Gewebe-Ingenieure wollen Verletzungen schneller heilen lassen
Jeder, der bereits einmal ein größeres Loch im Kopf hatte oder einen komplizierten Knochenbruch und daher Haut oder Knochen implantiert bekommen musste, weiß, wie langwierig er oft ist: Der Prozess, bis die Verletzung wieder vollkommen verheilt ist. Eine riskante Zeit, in der unter anderem gefährlichen Keimen ein echtes Einfallstor geboten wird.

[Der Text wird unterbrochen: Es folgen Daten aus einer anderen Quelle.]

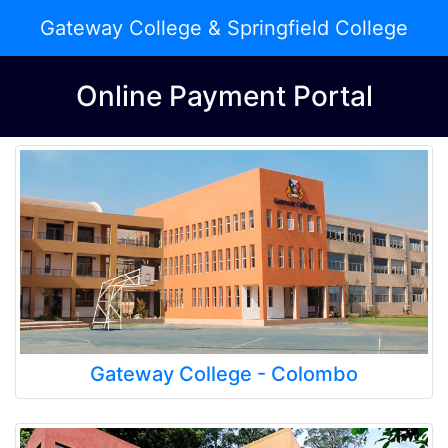
Gateway College & Springfield College
Online Payment Portal
Gateway College - Colombo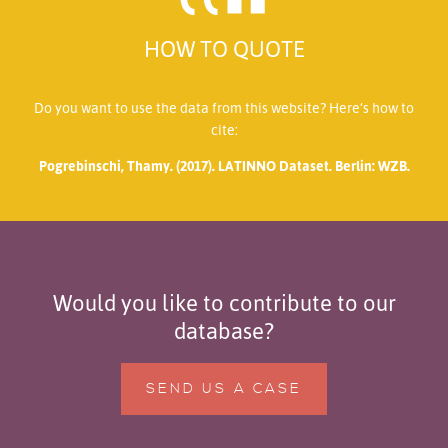
HOW TO QUOTE
Do you want to use the data from this website? Here’s how to
cite:
Pogrebinschi, Thamy. (2017). LATINNO Dataset. Berlin: WZB.
Would you like to contribute to our
database?
SEND US A CASE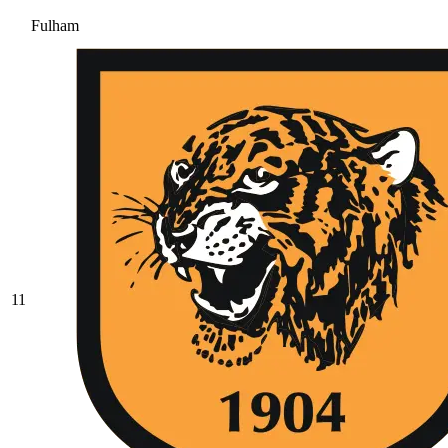
Fulham
11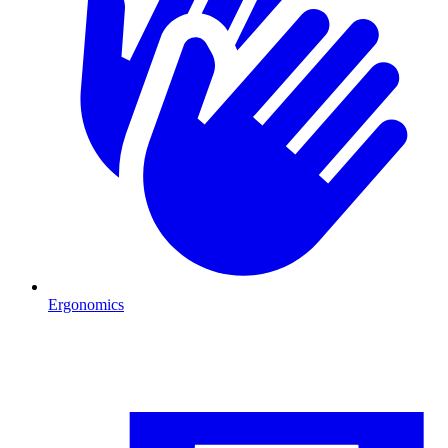
Ergonomics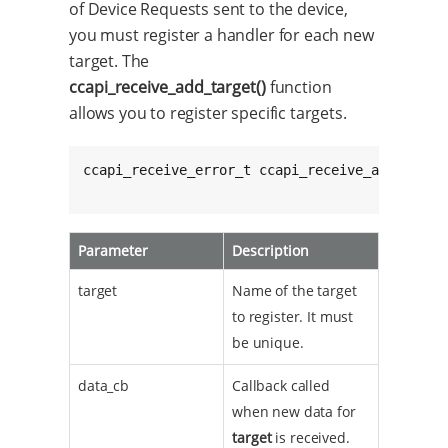
of Device Requests sent to the device,
you must register a handler for each new
target. The
ccapi_receive_add_target()
function
allows you to register specific targets.
ccapi_receive_error_t ccapi_receive_add_targe
					 
Parameter
Description
target
Name of the target
to register. It must
be unique.
data_cb
Callback called
when new data for
target
is received.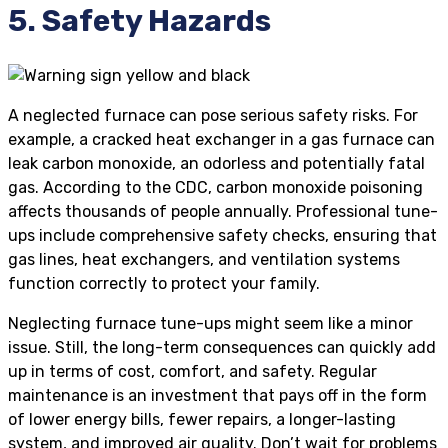
5. Safety Hazards
A neglected furnace can pose serious safety risks. For
example, a cracked heat exchanger in a gas furnace can
leak carbon monoxide, an odorless and potentially fatal
gas. According to the CDC, carbon monoxide poisoning
affects thousands of people annually. Professional tune-
ups include comprehensive safety checks, ensuring that
gas lines, heat exchangers, and ventilation systems
function correctly to protect your family.
Neglecting furnace tune-ups might seem like a minor
issue. Still, the long-term consequences can quickly add
up in terms of cost, comfort, and safety. Regular
maintenance is an investment that pays off in the form
of lower energy bills, fewer repairs, a longer-lasting
system, and improved air quality. Don’t wait for problems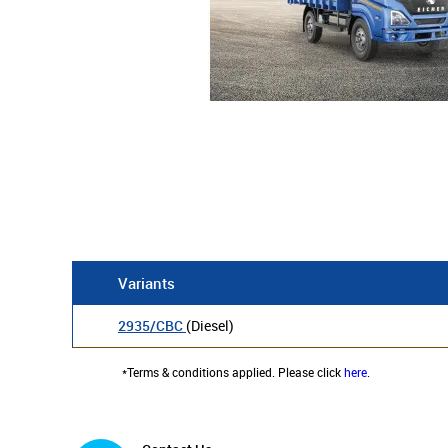
Variants
2935/CBC
(Diesel)
*Terms & conditions applied. Please click
here
.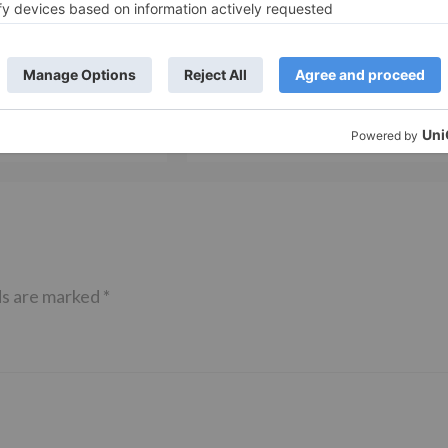
TV News
of ‘Kundali Bhagya’
Yeh Rishta Kya Kehlata Hai: Kunal
of not being a part
reveals his past; Akshara leaves
hla Jaa 10’
Abhimanyu
ds are marked
*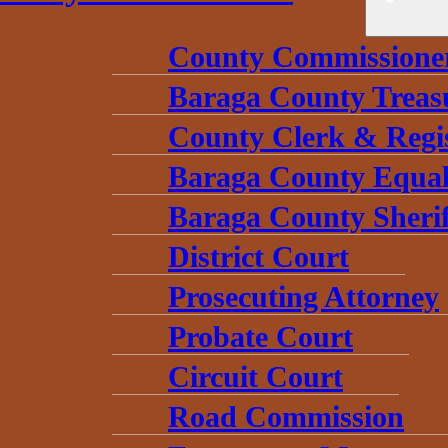
County Commissione
Baraga County Treas
County Clerk & Regi
Baraga County Equal
Baraga County Sherif
District Court
Prosecuting Attorney
Probate Court
Circuit Court
Road Commission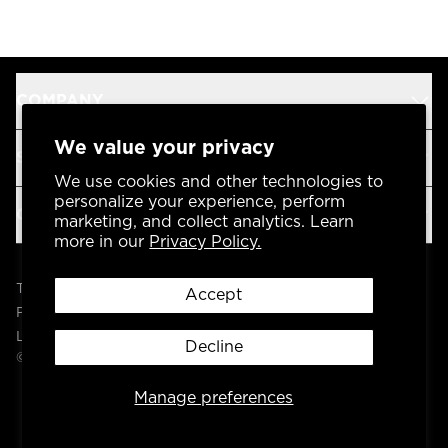
COMPANY
We value your privacy
SUPPORT
We use cookies and other technologies to
personalize your experience, perform
OUR BRANDS
marketing, and collect analytics. Learn
more in our
Privacy Policy.
Terms & Conditions
Accept
Privacy Policy
Legal
Decline
© 2004 -
2026
AP Global, Inc. All Rights Reserved.
Manage preferences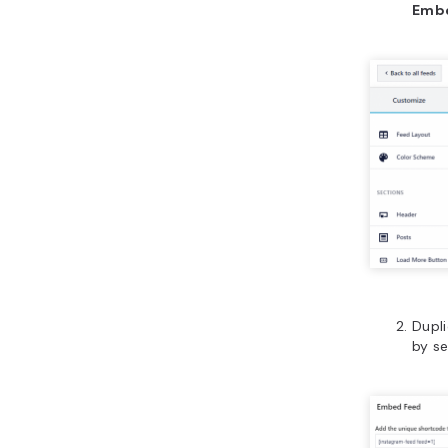
Emb
Dupl
by se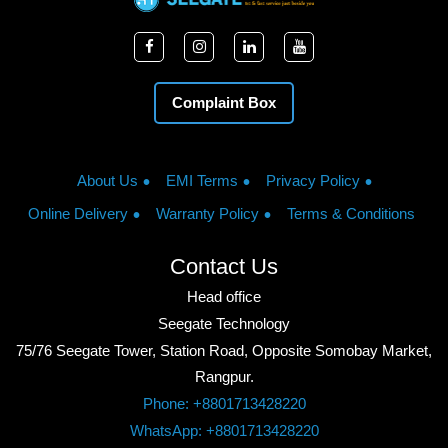
Complaint Box
About Us
EMI Terms
Privacy Policy
Online Delivery
Warranty Policy
Terms & Conditions
Contact Us
Head office
Seegate Technology
75/76 Seegate Tower, Station Road, Opposite Somobay Market,
Rangpur.
Phone: +8801713428220
WhatsApp: +8801713428220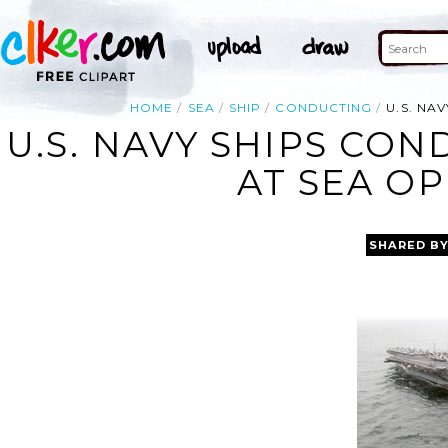
HOME
SEA
SHIP
CONDUCTING
U.S. NA
U.S. NAVY SHIPS CO
AT SEA O
SHARED B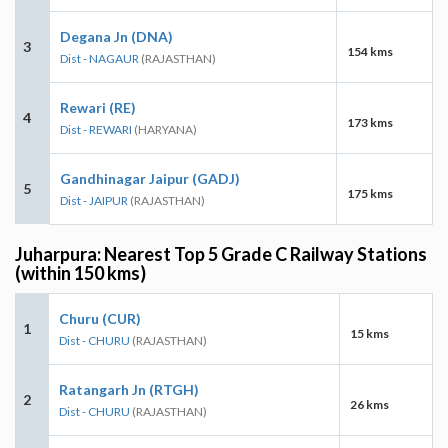
Degana Jn (DNA)
3
154 kms
Dist - NAGAUR
(RAJASTHAN)
Rewari (RE)
4
173 kms
Dist - REWARI
(HARYANA)
Gandhinagar Jaipur (GADJ)
5
175 kms
Dist - JAIPUR
(RAJASTHAN)
Juharpura: Nearest Top 5 Grade C Railway Stations
(within 150 kms)
Churu (CUR)
1
15 kms
Dist - CHURU
(RAJASTHAN)
Ratangarh Jn (RTGH)
2
26 kms
Dist - CHURU
(RAJASTHAN)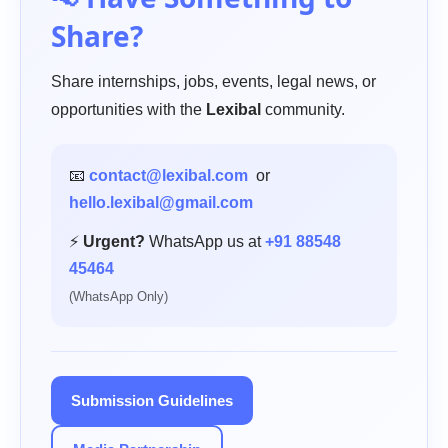
Share?
Share internships, jobs, events, legal news, or
opportunities with the
Lexibal
community.
📧
contact@lexibal.com
or
hello.lexibal@gmail.com
⚡
Urgent?
WhatsApp us at
+91 88548
45464
(WhatsApp Only)
Submission Guidelines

Die Vision von Biophysikern um Prof. Dr. Daniel Huster vom Institut für Medizinische Physik und Biophysik der Universität Leipzig ist es daher, den Einheilungsprozess von Haut- und Knochenimplantaten gezielt zu beschleunigen. Gelingen soll dies, indem Materialien entwickelt werden, die Zellen an den Rändern der Wunde dazu anregen, in den Bereich der Verletzung einzuwandern und schneller neues Gewebe aufzubauen. Dieses neue, vom Körper selbst gebildete Gewebe soll dann nach und nach das eingesetzte biologisch abbaubare Implantat ersetzen.
Um dieses Ziel zu erreichen, muss jedoch erst der Prozess dahinter verstanden werden. Einen Baustein davon haben die Wissenschaftler nun aufgeklärt: Wie ein wesentlicher Faktor, das Eiweiß Interleukin-10, an ein Gewebeimplantat bindet, sodass dann an die eigenen Zellen der Befehl gegeben wird, schnell neues Gewebe zu bilden.
Die Biophysiker haben herausgefunden, wie Interleukin-10 an bestimmte Kohlehydratketten bindet, die auf den Gewebeimplantaten angebracht werden, und welche Wechselwirkungen diese beiden Moleküle dann miteinander eingehen. Anhand ihrer Modelle können sie nun zeigen, dass es verschiedene Möglichkeiten gibt, wie sich dabei aneinander heften und damit auch miteinander interagieren. Die entscheidende positive Erkenntnis ist dabei: Die Bindung von Interleukin-10 an die Kohlenhydrate ist recht schwach, sodass dieser Botenstoff leicht freigegeben werden kann, um Zellen entsprechend zu stimulieren.
"An die Orte der Transplantation wandern nicht nur positive Faktoren wie das Interleukin-10 und docken dort an die Zellen an, sondern auch negative, die beispielsweise Entzündungen auslösen", erklärt Prof. Huster. Diese Andockstellen würden daher als entscheidender Dreh- und Angelpunkt dafür gesehen, welche Stoffe in die Wunden gelangen und wie gut die Heilung verläuft. "Kennen wir diese genau, wollen wir die Kohlehydratketten als Bindungspartner im Implantat so modifizieren, dass sie möglichst nur noch gutartige Moleküle binden." Die Erkenntnisse darüber, wie Interleukin-10 sich genau an die Kohlehydratketten bindet, ist ein wesentlicher Schritt dahin.
Im Sonderforschungsbereich "Matrix-Engineering" suchen Biophysiker, Biochemiker, Chemiker, und Mediziner der Universität Leipzig gemeinsam mit Materialwissenschaftlern, Zellbiologen und Bioinformatikern der TU Dresden und verschiedenen außeruniversitären Einrichtungen nach neuen Methoden und Biomaterialien, die Knochen- und Hautverletzungen schneller heilen lassen und somit den Patienten langwierige Behandlungsprozesse ersparen sollen.